To attribute a failure to its payload during a handler run, read the typed Context:
from fastsqs import FastSQS, SQSEvent, Context
@app.route(OrderCreated)
async def handle(msg: OrderCreated, ctx: Context):
ctx.message_id # the record's messageId, also used as the failure itemIdentifier
See Partial batch failure and Context and state.
A Pipes (bare-list) event is not recognised¶
An EventBridge Pipes SQS-source target delivers a bare list of records, not the {"Records": [...]} envelope an event source mapping sends. app.handler accepts both shapes unchanged, so a Pipe and a mapping run the same handler.
def handler(event, context):
return app.handler(event, context) # accepts {"Records": [...]} and a bare list
If a single Lambda serves both SQS and non-SQS traffic (for example API Gateway), dispatch by shape with is_sqs_event, which returns True for a bare list or a Records dict:
from fastsqs import is_sqs_event
def handler(event, context):
if is_sqs_event(event):
return app.handler(event, context)
return http_handler(event, context) # e.g. an API Gateway proxy event
Note
A bare-list event containing a non-dict element (a malformed enrichment array item such as a JSON string, number, or null) does not crash the batch. FastSQS reports that element as its own batch-item failure and processes its siblings normally.
See EventBridge Pipes and Multiplexing.
A valid-looking message fails validation¶
A handler never runs and you get a batch failure with no obvious cause. The body failed parsing or pydantic validation, which raises InvalidMessageError: a non-JSON body, a non-object body, or a field that does not satisfy the model.

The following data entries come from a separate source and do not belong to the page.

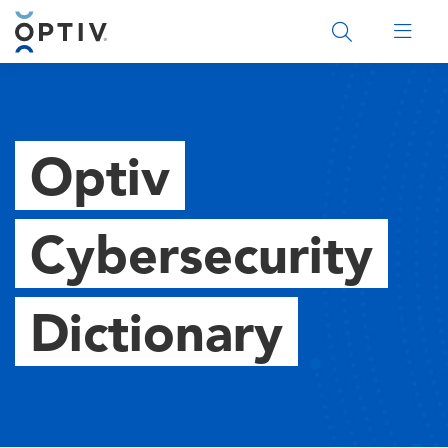
Main Menu 2
Optiv
Cybersecurity
Dictionary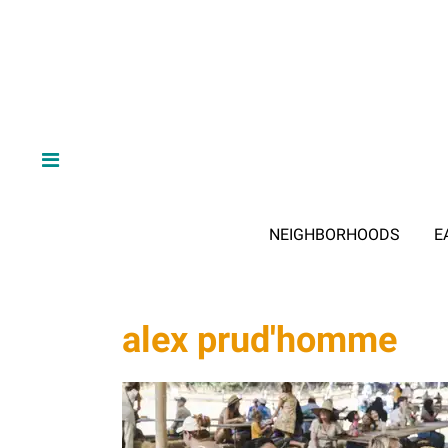
NEIGHBORHOODS
E
alex prud'homme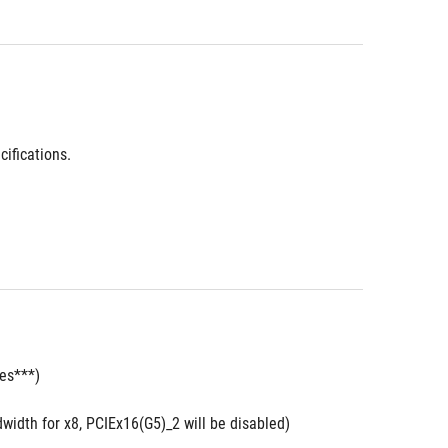
ifications.
des***)
width for x8, PCIEx16(G5)_2 will be disabled)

Field names accept both snake_case and their camelCase aliases (order_id or orderId) via Pydantic alias generation. kebab-case keys are not auto-mapped. Confirm the body matches the model:
class OrderCreated(SQSEvent):
order_id: str
amount: int
# routes and validates: {"type": "order_created", "order_id": "1", "amount": 5}
# fails validation: {"type": "order_created", "order_id": "1", "amount": "five"}
A malformed body becomes a reported failure, not an unhandled exception, so SQS can redeliver and eventually dead-letter it.
Exception reference¶
All errors derive from FastSQSError:
RouteNotFoundError: a message matched no route and no default handler is registered.InvalidMessageError: a non-JSON body, a non-object body, or a pydantic validation failure.BatchFailedError: raised whenpartial_batch_failure=Falseand any record fails;.failuresholds the failed item ids.
By default partial_batch_failure=True reports per-record failures. Set it False to fail the entire batch instead, which raises BatchFailedError so SQS redelivers every message in the batch.
See the exceptions reference and Partial batch failure.